----- Provided data -----

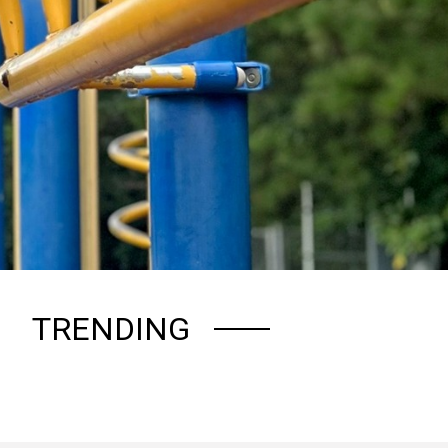
TRENDING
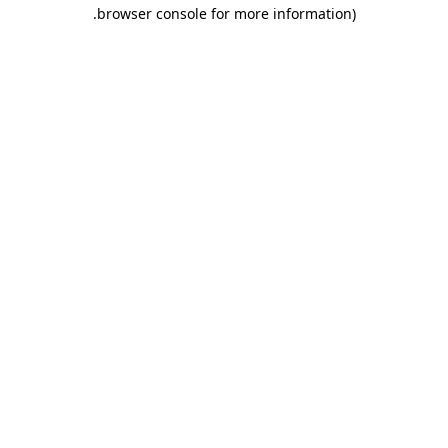
.
browser console for more information)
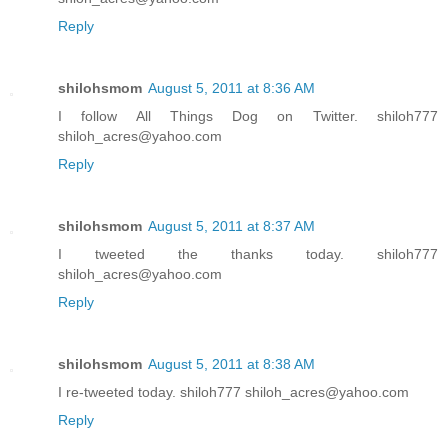
Reply
shilohsmom
August 5, 2011 at 8:36 AM
I follow All Things Dog on Twitter. shiloh777
shiloh_acres@yahoo.com
Reply
shilohsmom
August 5, 2011 at 8:37 AM
I tweeted the thanks today. shiloh777
shiloh_acres@yahoo.com
Reply
shilohsmom
August 5, 2011 at 8:38 AM
I re-tweeted today. shiloh777 shiloh_acres@yahoo.com
Reply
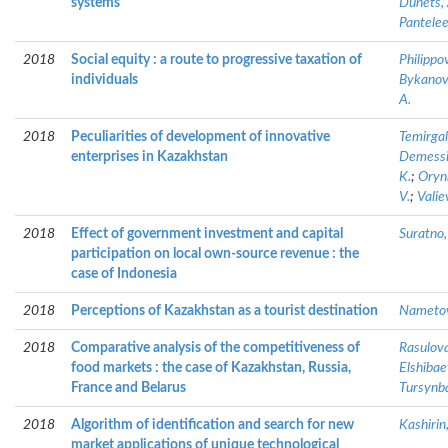
systems
Dunets, 
Pantelee
2018
Social equity : a route to progressive taxation of
Philippov
individuals
Bykanova
A.
2018
Peculiarities of development of innovative
Temirgal
enterprises in Kazakhstan
Demessin
K.
;
Oryn
V.
;
Valie
2018
Effect of government investment and capital
Suratno,
participation on local own-source revenue : the
case of Indonesia
2018
Perceptions of Kazakhstan as a tourist destination
Nametov
2018
Comparative analysis of the competitiveness of
Rasulova
food markets : the case of Kazakhstan, Russia,
Elshibae
France and Belarus
Tursynb
2018
Algorithm of identification and search for new
Kashirin,
market applications of unique technological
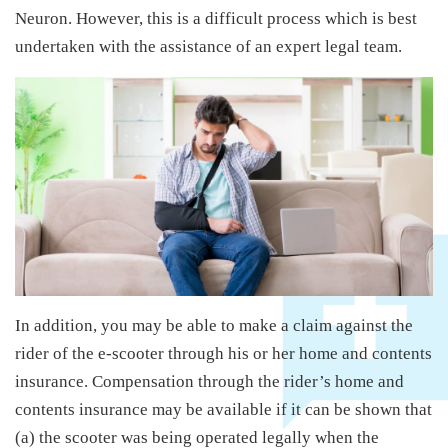
Neuron. However, this is a difficult process which is best
undertaken with the assistance of an expert legal team.
In addition, you may be able to make a claim against the
rider of the e-scooter through his or her home and contents
insurance. Compensation through the rider’s home and
contents insurance may be available if it can be shown that
(a) the scooter was being operated legally when the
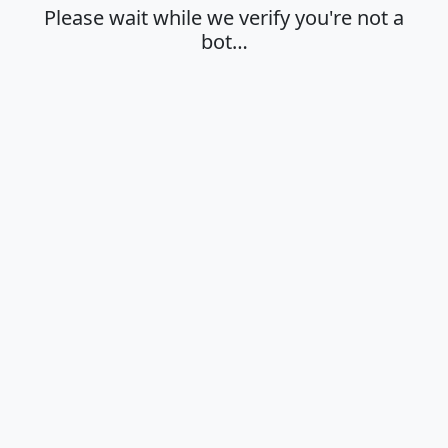
Please wait while we verify you're not a
bot…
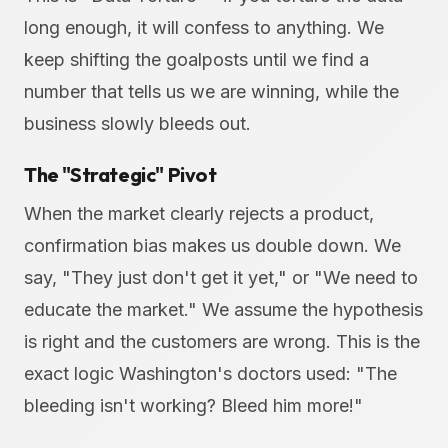
long enough, it will confess to anything. We
keep shifting the goalposts until we find a
number that tells us we are winning, while the
business slowly bleeds out.
The "Strategic" Pivot
When the market clearly rejects a product,
confirmation bias makes us double down. We
say, "They just don't get it yet," or "We need to
educate the market." We assume the hypothesis
is right and the customers are wrong. This is the
exact logic Washington's doctors used: "The
bleeding isn't working? Bleed him more!"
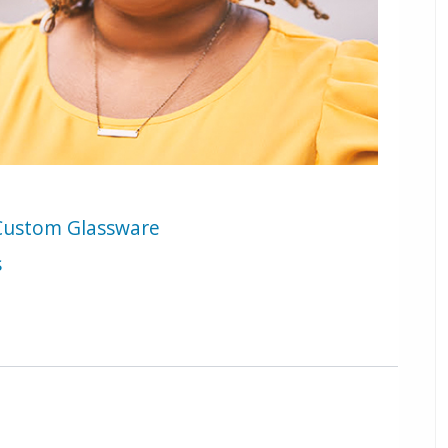
e Custom Glassware
s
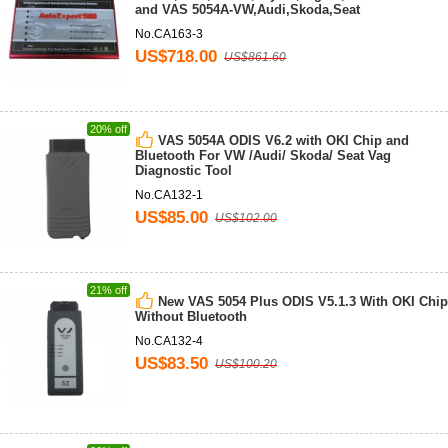
and VAS 5054A-VW,Audi,Skoda,Seat
No.CA163-3
US$718.00
US$861.60
20% off
VAS 5054A ODIS V6.2 with OKI Chip and
Bluetooth For VW /Audi/ Skoda/ Seat Vag
Diagnostic Tool
No.CA132-1
US$85.00
US$102.00
21% off
New VAS 5054 Plus ODIS V5.1.3 With OKI Chip
Without Bluetooth
No.CA132-4
US$83.50
US$100.20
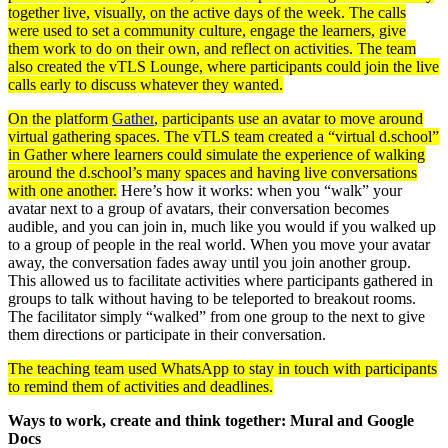
together live, visually, on the active days of the week. The calls
were used to set a community culture, engage the learners, give
them work to do on their own, and reflect on activities. The team
also created the vTLS Lounge, where participants could join the live
calls early to discuss whatever they wanted.
On the platform
Gather
, participants use an avatar to move around
virtual gathering spaces. The vTLS team created a “virtual d.school”
in Gather where learners could simulate the experience of walking
around the d.school’s many spaces and having live conversations
with one another.
Here’s how it works: when you “walk” your
avatar next to a group of avatars, their conversation becomes
audible, and you can join in, much like you would if you walked up
to a group of people in the real world. When you move your avatar
away, the conversation fades away until you join another group.
This allowed us to facilitate activities where participants gathered in
groups to talk without having to be teleported to breakout rooms.
The facilitator simply “walked” from one group to the next to give
them directions or participate in their conversation.
The teaching team used WhatsApp to stay in touch with participants
to remind them of activities and deadlines.
Ways to work, create and think together: Mural and Google
Docs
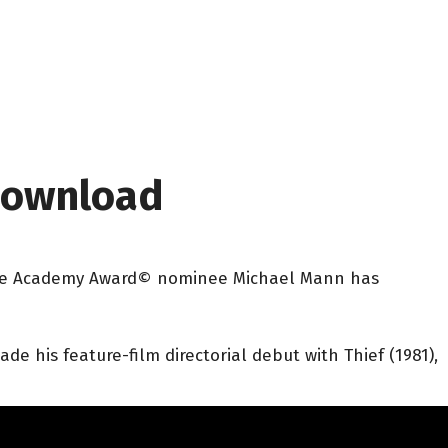
 Download
ur-time Academy Award© nominee Michael Mann has
e his feature-film directorial debut with Thief (1981),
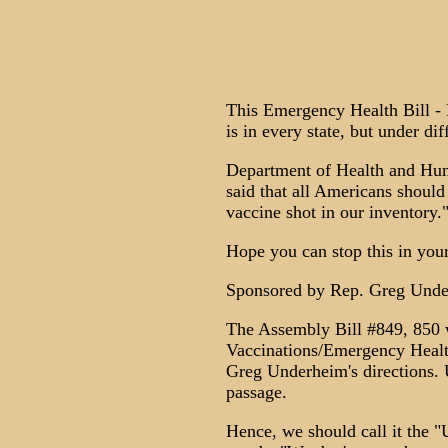
This Emergency Health Bill -
is in every state, but under di
Department of Health and H
said that all Americans should
vaccine shot in our inventory.
Hope you can stop this in your
Sponsored by Rep. Greg Unde
The Assembly Bill #849, 850 w
Vaccinations/Emergency Healt
Greg Underheim's directions. U
passage.
Hence, we should call it the "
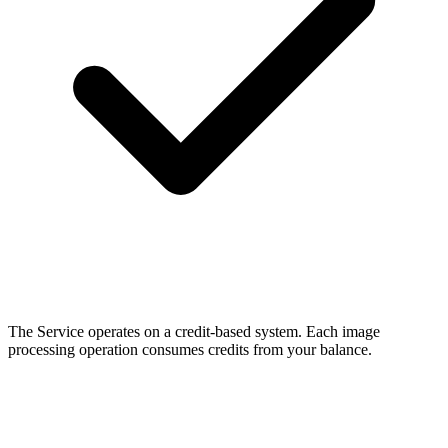
The Service operates on a credit-based system. Each image
processing operation consumes credits from your balance.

-----

## Description of the task
Return each entry above unchanged. Leave the pictures out.

## Task result
TRENDING
.
browser console for more information)
Reply
shilohsmom
August 5, 2011 at 8:36 AM
I follow All Things Dog on Twitter. shiloh777
shiloh_acres@yahoo.com
Reply
shilohsmom
August 5, 2011 at 8:37 AM
I tweeted the thanks today. shiloh777
shiloh_acres@yahoo.com
Reply
shilohsmom
August 5, 2011 at 8:38 AM
I re-tweeted today. shiloh777 shiloh_acres@yahoo.com
Reply
systems
Dunets, 
Pantelee
2018
Social equity : a route to progressive taxation of
Philippov
individuals
Bykanova
A.
2018
Peculiarities of development of innovative
Temirgal
enterprises in Kazakhstan
Demessin
K.
;
Oryn
V.
;
Valie
2018
Effect of government investment and capital
Suratno,
participation on local own-source revenue : the
case of Indonesia
2018
Perceptions of Kazakhstan as a tourist destination
Nametov
2018
Comparative analysis of the competitiveness of
Rasulova
food markets : the case of Kazakhstan, Russia,
Elshibae
France and Belarus
Tursynb
2018
Algorithm of identification and search for new
Kashirin,
market applications of unique technological
Neuron. However, this is a difficult process which is best
undertaken with the assistance of an expert legal team.
In addition, you may be able to make a claim against the
rider of the e-scooter through his or her home and contents
insurance. Compensation through the rider’s home and
contents insurance may be available if it can be shown that
(a) the scooter was being operated legally when the
Please wait while we verify you're not a
bot…
long enough, it will confess to anything. We
keep shifting the goalposts until we find a
number that tells us we are winning, while the
business slowly bleeds out.
The "Strategic" Pivot
When the market clearly rejects a product,
confirmation bias makes us double down. We
say, "They just don't get it yet," or "We need to
educate the market." We assume the hypothesis
is right and the customers are wrong. This is the
exact logic Washington's doctors used: "The
bleeding isn't working? Bleed him more!"
e Custom Glassware
s
and VAS 5054A-VW,Audi,Skoda,Seat
No.CA163-3
US$718.00
US$861.60
20% off
VAS 5054A ODIS V6.2 with OKI Chip and
Bluetooth For VW /Audi/ Skoda/ Seat Vag
Diagnostic Tool
No.CA132-1
US$85.00
US$102.00
21% off
New VAS 5054 Plus ODIS V5.1.3 With OKI Chip
Without Bluetooth
No.CA132-4
US$83.50
US$100.20
together live, visually, on the active days of the week. The calls
were used to set a community culture, engage the learners, give
them work to do on their own, and reflect on activities. The team
also created the vTLS Lounge, where participants could join the live
calls early to discuss whatever they wanted.
On the platform
Gather
, participants use an avatar to move around
virtual gathering spaces. The vTLS team created a “virtual d.school”
in Gather where learners could simulate the experience of walking
around the d.school’s many spaces and having live conversations
with one another.
Here’s how it works: when you “walk” your
avatar next to a group of avatars, their conversation becomes
audible, and you can join in, much like you would if you walked up
to a group of people in the real world. When you move your avatar
away, the conversation fades away until you join another group.
This allowed us to facilitate activities where participants gathered in
groups to talk without having to be teleported to breakout rooms.
The facilitator simply “walked” from one group to the next to give
them directions or participate in their conversation.
The teaching team used WhatsApp to stay in touch with participants
to remind them of activities and deadlines.
Ways to work, create and think together: Mural and Google
Docs
 Download
ur-time Academy Award© nominee Michael Mann has
e his feature-film directorial debut with Thief (1981),
This Emergency Health Bill -
is in every state, but under di
Department of Health and H
said that all Americans should
vaccine shot in our inventory.
Hope you can stop this in your
Sponsored by Rep. Greg Unde
The Assembly Bill #849, 850 w
Vaccinations/Emergency Healt
Greg Underheim's directions. U
passage.
Hence, we should call it the "
The Service operates on a credit-based system. Each image
processing operation consumes credits from your balance.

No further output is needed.